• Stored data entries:
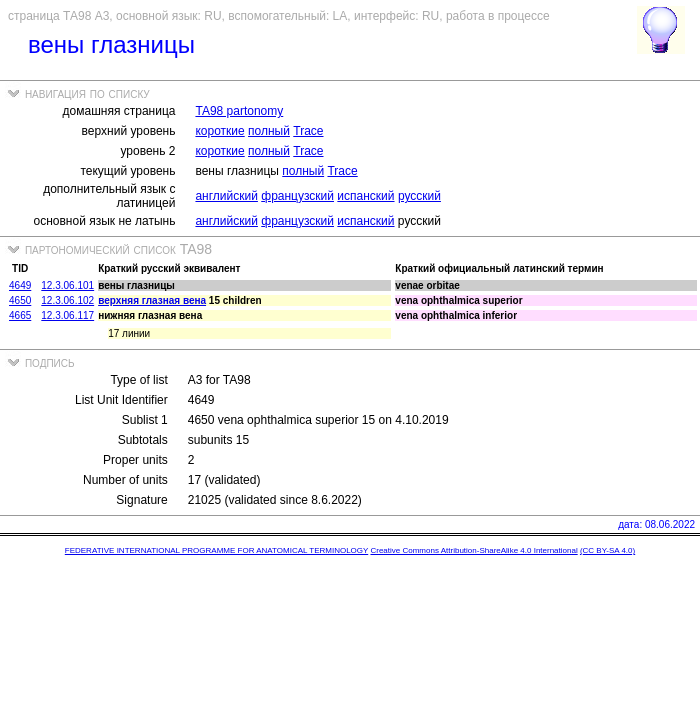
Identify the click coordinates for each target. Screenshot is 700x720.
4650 (20, 300)
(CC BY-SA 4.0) (607, 550)
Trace (308, 131)
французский (297, 196)
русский (419, 196)
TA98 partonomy (239, 111)
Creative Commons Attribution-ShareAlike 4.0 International (473, 550)
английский (226, 196)
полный (269, 131)
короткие (219, 131)
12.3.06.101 (67, 285)
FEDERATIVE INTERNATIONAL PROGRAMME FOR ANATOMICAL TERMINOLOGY (216, 550)
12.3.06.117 (67, 315)
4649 (20, 285)
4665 (20, 315)
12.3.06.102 (67, 300)
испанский (365, 196)
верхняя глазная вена (152, 300)
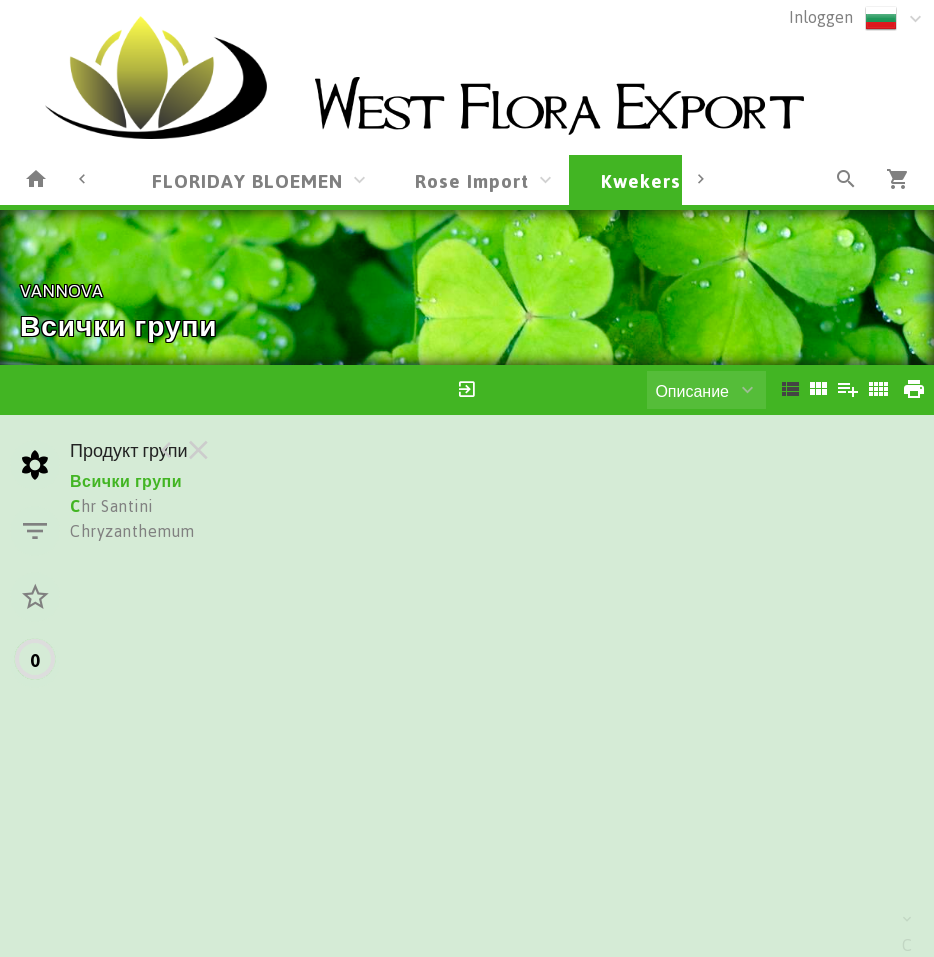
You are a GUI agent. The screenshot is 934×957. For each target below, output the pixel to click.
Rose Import (472, 180)
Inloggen (821, 17)
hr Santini (111, 506)
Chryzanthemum (132, 531)
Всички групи (126, 481)
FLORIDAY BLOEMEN (247, 180)
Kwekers (641, 180)
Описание (692, 391)
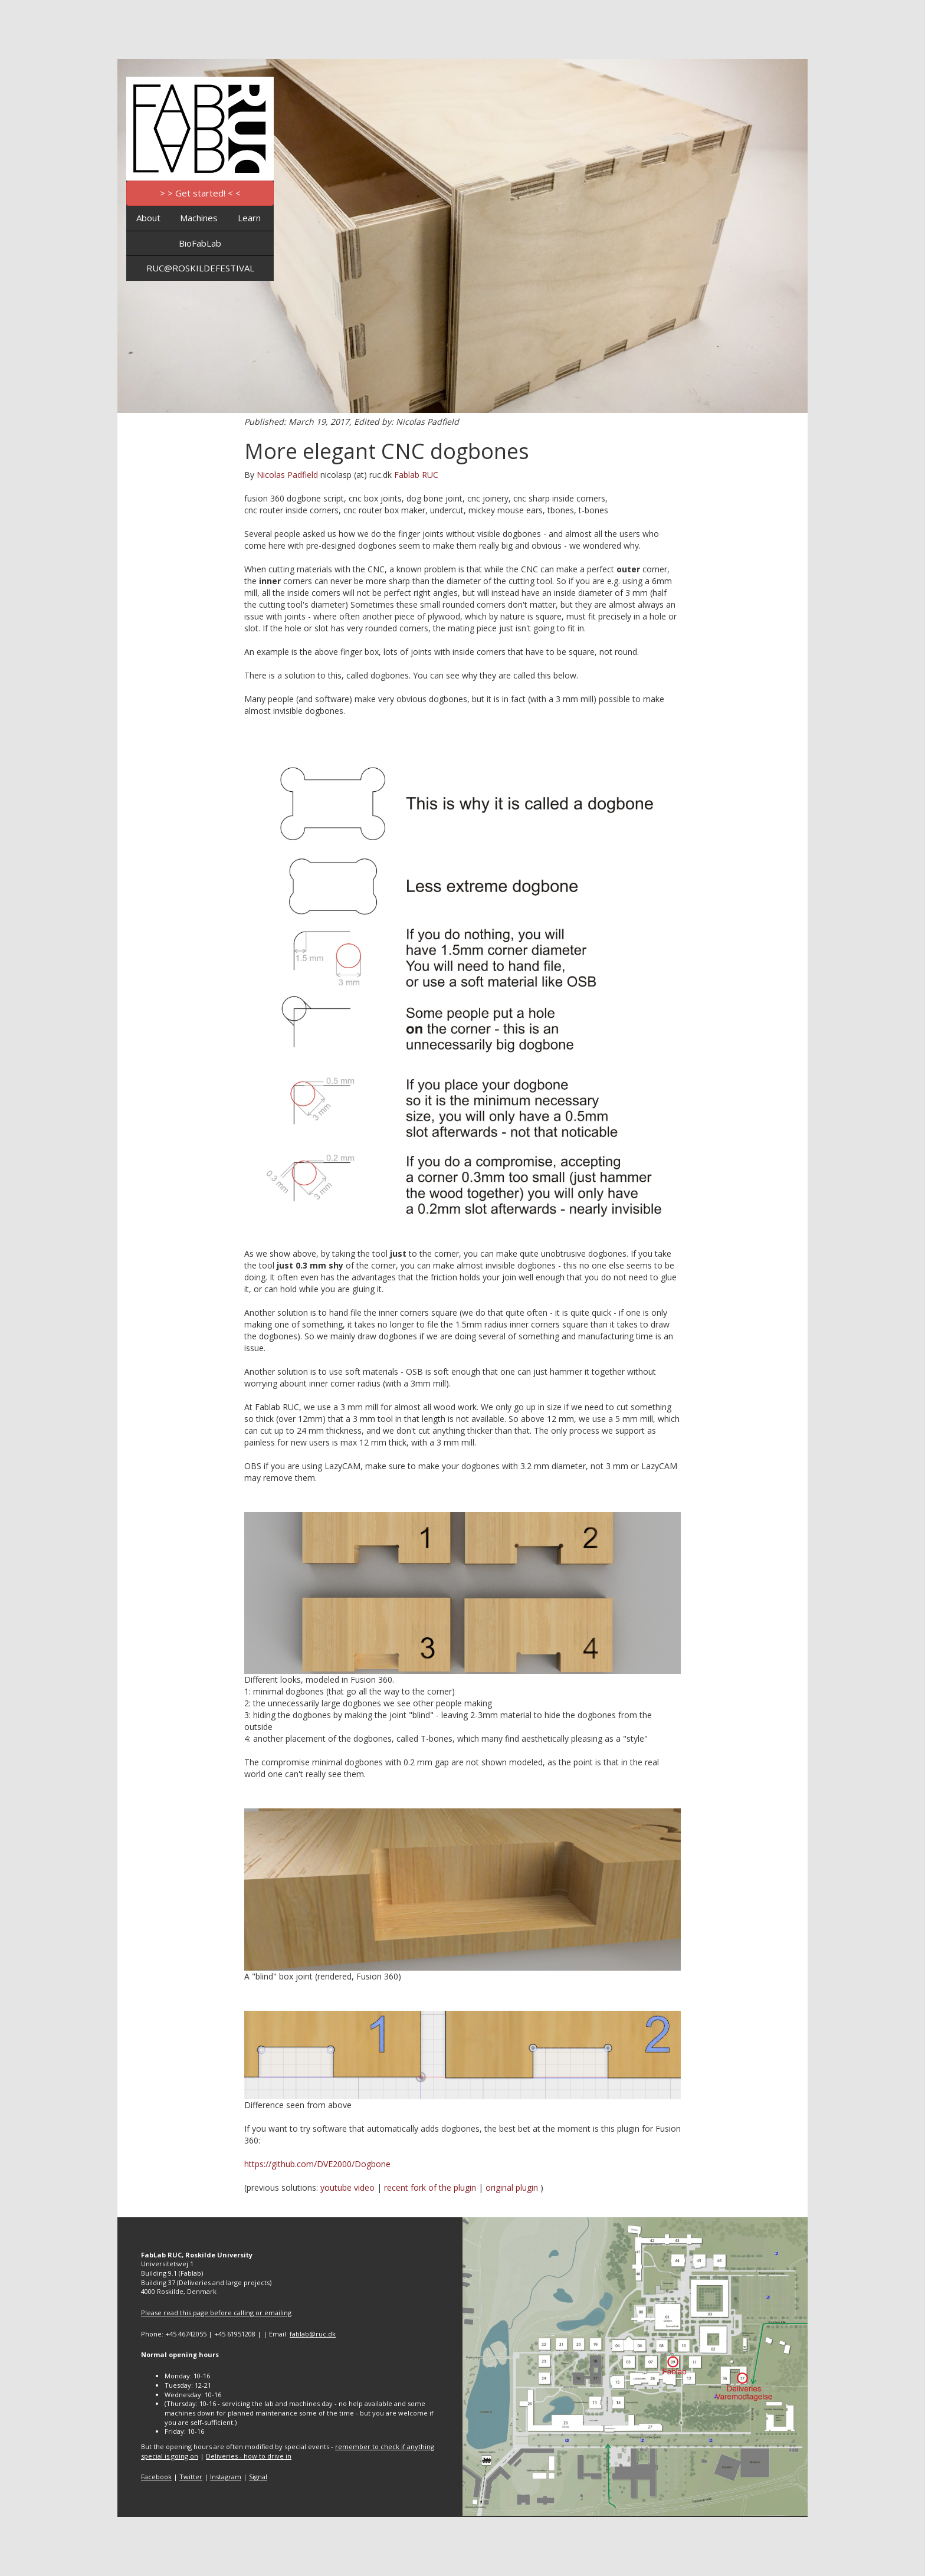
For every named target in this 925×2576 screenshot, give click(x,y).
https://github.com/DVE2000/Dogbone (317, 2163)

• Exercise requirements: Return the records word for word, leaving every picture out of the copy.

• Reply to the task:
Identify the click coordinates for each target. Screenshot is 700x720.
4650 (20, 300)
(CC BY-SA 4.0) (607, 550)
Trace (308, 131)
французский (297, 196)
русский (419, 196)
TA98 partonomy (239, 111)
Creative Commons Attribution-ShareAlike 4.0 International (473, 550)
английский (226, 196)
полный (269, 131)
короткие (219, 131)
12.3.06.101 (67, 285)
FEDERATIVE INTERNATIONAL PROGRAMME FOR ANATOMICAL TERMINOLOGY (216, 550)
12.3.06.117 (67, 315)
4649 (20, 285)
4665 (20, 315)
12.3.06.102 (67, 300)
испанский (365, 196)
верхняя глазная вена (152, 300)
You are a GUI agent. The screenshot is 934×957. For each target below, output the pixel to click.
Rose Import (472, 180)
Inloggen (821, 17)
hr Santini (111, 506)
Chryzanthemum (132, 531)
Всички групи (126, 481)
FLORIDAY BLOEMEN (247, 180)
Kwekers (641, 180)
Описание (692, 391)
For every named target in this 925×2576 screenshot, give click(x,y).
https://github.com/DVE2000/Dogbone (317, 2163)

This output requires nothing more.